33 Plusieurs études montrent que les familles homoparentales féminines tentent par divers procédés d’aménager les liens biogénétiques pour établir leur parenté [Hayden, 1995 ; Jones, 2005]. Parfois le géniteur est même choisi dans la fratrie de la mère sociale [Côté, 2014]. Le but serait de combler le manque du biologique et de corriger l’asymétrie entre la mère de naissance et la mère sociale. Le choix du donneur serait utilisé par la mère sociale comme un moyen de sélectionner le phénotype à des fins de ressemblance entre l’enfant à naître et ses propres traits. Quant à la formule de réservation du sperme, elle servirait à fabriquer des consanguins. Nos données conduisent à nuancer cette interprétation [25] : sans être négligées, les données de la biologie ne sont pas fortement investies.

34 Laisser à la mère sociale le choix du donneur ne répond pas à une intention conjugale délibérée de design biogénétique en vue de renforcer « le visible de la parenté » [Fortier, 2009] et d’instituer les deux femmes mères à part égale. Si l’objectif est bien de rendre symétrique leur contribution, le critère de la ressemblance n’est pas identiquement investi par les deux conjointes.

35

— Question : Au niveau du choix du donneur que vous aviez fait, vous aviez juste pris la couleur des yeux, des cheveux ?
— Pauline : Couleur des yeux, des cheveux, poids, taille.
— Question : C’était par rapport à vos caractéristiques physiques ou pas tellement ?
— Pauline : Non, disons que si un peu parce qu’on est plutôt brunes et châtains et au Danemark il n’y en a pas beaucoup qui étaient brown hair, donc on a pris plutôt un « cheveu foncé » et on a pris les yeux noirs. Donc oui c’était un peu par rapport à nous.
— Juliette : Oui, ça aurait été un blond, ma foi…
— Pauline : Ça serait plutôt, plutôt grand, parce qu’on est grandes et puis voilà je l’ai pris grand et mince. […] C’est moi qui ai choisi. Elle [Juliette] m’a dit : « écoute, moi… »
— Juliette : Moi, je m’en foutais, tu aurais pu prendre un petit rouquin c’était pareil.
— Pauline : Elle m’a dit : « C’est ton affaire », alors j’ai fait mon truc.
— Juliette : C’est ta moitié.
— Question : C’était sa partie à elle ?
— Juliette : Oui, symboliquement c’était ça.

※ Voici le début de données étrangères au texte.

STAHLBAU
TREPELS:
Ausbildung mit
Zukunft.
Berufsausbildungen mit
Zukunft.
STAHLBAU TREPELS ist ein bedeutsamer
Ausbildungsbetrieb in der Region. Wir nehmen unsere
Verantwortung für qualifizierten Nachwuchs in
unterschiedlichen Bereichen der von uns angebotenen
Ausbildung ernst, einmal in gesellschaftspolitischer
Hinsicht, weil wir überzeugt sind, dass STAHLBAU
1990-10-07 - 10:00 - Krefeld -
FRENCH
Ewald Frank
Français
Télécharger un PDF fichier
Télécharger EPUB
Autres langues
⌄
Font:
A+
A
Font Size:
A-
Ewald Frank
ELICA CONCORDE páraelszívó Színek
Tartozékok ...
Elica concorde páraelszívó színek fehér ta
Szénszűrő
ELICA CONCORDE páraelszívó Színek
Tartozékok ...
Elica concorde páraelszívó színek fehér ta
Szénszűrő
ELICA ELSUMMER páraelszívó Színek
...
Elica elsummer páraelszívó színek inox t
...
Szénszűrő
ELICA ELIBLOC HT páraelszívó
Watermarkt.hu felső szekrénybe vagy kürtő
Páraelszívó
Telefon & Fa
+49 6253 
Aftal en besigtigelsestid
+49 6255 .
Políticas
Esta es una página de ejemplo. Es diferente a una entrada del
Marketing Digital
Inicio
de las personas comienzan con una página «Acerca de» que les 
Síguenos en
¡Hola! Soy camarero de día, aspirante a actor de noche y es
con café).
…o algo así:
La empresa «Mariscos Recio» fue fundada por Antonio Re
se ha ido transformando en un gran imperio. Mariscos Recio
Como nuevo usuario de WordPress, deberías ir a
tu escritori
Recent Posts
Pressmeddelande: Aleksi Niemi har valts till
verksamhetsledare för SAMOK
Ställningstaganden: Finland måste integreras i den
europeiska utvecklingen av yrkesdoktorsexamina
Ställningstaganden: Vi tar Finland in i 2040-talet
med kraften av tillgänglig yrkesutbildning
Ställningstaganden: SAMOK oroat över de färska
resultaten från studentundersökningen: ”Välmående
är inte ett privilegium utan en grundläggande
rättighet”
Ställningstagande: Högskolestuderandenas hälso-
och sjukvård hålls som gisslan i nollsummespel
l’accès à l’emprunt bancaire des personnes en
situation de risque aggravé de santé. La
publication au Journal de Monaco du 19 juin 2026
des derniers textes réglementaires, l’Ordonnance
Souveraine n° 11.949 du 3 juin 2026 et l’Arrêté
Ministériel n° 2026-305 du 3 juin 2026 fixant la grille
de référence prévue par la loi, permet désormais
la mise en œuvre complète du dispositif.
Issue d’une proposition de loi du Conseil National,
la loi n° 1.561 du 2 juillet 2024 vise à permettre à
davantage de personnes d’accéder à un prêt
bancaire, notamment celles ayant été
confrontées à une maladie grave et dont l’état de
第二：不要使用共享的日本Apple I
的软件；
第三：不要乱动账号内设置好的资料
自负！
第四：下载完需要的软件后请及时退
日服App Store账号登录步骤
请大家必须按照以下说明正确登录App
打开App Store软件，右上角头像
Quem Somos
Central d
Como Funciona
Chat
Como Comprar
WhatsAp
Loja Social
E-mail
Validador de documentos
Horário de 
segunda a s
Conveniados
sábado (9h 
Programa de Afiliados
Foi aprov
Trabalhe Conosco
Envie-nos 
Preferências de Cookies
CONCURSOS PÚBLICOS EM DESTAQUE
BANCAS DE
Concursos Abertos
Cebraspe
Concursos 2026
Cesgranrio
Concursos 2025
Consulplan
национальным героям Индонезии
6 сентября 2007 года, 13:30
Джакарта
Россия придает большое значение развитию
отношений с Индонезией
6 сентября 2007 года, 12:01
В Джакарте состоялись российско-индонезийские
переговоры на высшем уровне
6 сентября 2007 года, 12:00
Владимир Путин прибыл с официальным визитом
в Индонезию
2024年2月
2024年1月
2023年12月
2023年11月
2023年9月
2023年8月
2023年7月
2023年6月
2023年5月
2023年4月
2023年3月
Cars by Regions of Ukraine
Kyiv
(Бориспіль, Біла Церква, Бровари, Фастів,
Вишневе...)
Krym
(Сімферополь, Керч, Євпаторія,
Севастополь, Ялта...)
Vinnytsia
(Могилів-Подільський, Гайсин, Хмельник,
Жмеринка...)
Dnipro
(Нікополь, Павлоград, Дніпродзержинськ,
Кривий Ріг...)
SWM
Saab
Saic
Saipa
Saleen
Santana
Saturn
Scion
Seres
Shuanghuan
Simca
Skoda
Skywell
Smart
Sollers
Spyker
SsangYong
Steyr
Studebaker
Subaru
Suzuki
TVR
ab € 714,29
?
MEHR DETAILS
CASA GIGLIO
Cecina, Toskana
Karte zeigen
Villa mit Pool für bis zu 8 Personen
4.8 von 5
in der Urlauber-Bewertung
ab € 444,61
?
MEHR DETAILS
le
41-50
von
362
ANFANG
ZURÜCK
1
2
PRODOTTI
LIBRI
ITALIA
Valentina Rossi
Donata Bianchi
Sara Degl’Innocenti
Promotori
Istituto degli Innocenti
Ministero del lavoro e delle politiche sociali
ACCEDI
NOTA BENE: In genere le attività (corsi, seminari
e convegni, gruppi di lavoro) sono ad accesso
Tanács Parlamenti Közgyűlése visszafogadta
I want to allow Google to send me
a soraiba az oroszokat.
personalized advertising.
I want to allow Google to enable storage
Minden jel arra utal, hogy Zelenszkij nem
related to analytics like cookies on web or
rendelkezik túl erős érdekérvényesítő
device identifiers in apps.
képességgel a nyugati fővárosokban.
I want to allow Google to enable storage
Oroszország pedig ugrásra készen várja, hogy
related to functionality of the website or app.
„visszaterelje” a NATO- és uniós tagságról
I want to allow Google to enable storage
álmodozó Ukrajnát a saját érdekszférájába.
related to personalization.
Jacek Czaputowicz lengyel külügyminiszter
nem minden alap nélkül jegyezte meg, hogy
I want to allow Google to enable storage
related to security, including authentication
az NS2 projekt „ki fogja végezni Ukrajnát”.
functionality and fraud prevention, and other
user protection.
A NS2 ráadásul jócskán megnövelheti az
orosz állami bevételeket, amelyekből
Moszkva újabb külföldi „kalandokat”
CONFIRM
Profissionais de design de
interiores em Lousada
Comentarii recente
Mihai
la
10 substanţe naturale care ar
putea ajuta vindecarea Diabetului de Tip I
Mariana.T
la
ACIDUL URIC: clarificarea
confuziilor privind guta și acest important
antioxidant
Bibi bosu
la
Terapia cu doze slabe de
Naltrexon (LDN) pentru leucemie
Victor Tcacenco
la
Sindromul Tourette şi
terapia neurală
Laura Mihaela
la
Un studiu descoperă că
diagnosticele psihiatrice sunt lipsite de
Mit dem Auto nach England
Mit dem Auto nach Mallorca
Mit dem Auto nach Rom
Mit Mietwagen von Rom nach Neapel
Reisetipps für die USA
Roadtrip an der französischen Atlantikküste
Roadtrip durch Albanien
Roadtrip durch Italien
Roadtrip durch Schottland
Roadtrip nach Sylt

C’est elle qui l’a choisi, donc elle a fait le job à sa façon.
— Question : Parce que pour vous justement au niveau biologique ça n’a aucune importance ?
— Juliette : Ben, c’est facile de dire « non, absolument pas », alors que c’est ma fille biologique, mais dans l’absolu j’aurais envie de te dire qu’en effet ça n’a pas d’importance, même si je trouve sympa de reconnaître des petits traits à moi quand je la regarde. Mais je ne pense pas que ce soit ça qui fasse un lien de plus (famille 2).

36 Pauline et Juliette diffèrent sur la question du choix des traits du donneur. En revanche, le souci de symétrie est central et doit être compris comme une division du travail : chacune des deux mères « fait son job », l’une choisit le donneur, l’autre porte l’enfant, toutes deux contribuant à part égale à la naissance. Il s’agit moins de simuler le lien biogénétique que de se rapprocher d’une expérience ordinaire de la naissance qui suppose le concours des deux parents, comme dans les couples hétérosexuels. Cette division du travail a sans doute une incidence symbolique au sens où le choix du géniteur peut faire de la mère sociale une mère génétique par procuration.

37 La formule de réservation du sperme est rejetée parce qu’elle majore la dimension biologique du lien avec l’enfant et fragilise la place de la mère sociale. Cette fois c’est Pauline, à qui est revenu le choix du donneur, qui minore la place du biologique.

38

— Question : Si vous aviez décidé d’en avoir un deuxième, vous ne prendriez pas le même donneur ?
— Pauline : Ah ça c’est sûr ! […] Justement le côté biologique n’a pas tant d’importance que ça pour nous. Et bizarrement vis‑à‑vis de moi, si ça avait été le même donneur, comme ma copine P., qui est maman sociale de deux petits garçons issus du même donneur, frères de sang à 100 %, ça donnait, si tu veux, une place plus importante, une place relativement importante, au donneur.
— Juliette : Oui c’est l’exclusivité génétique, ça t’exclut quoi ! (famille 2).

39 La réservation en vue d’obtenir des genetic siblings présente le grave défaut de faire primer la filiation (biologique) sur l’alliance : elle réintroduit le donneur et affaiblit le statut de la mère sociale. Or, pour de nombreuses familles homoparentales féminines, la dimension conjugale du projet parental est prioritaire [Déchaux et Darius, 2016]. Il importe que les deux femmes soient d’abord mères à parité pour qu’une filiation bilatérale, calquée sur le modèle de parenté dominant, puisse ensuite s’établir.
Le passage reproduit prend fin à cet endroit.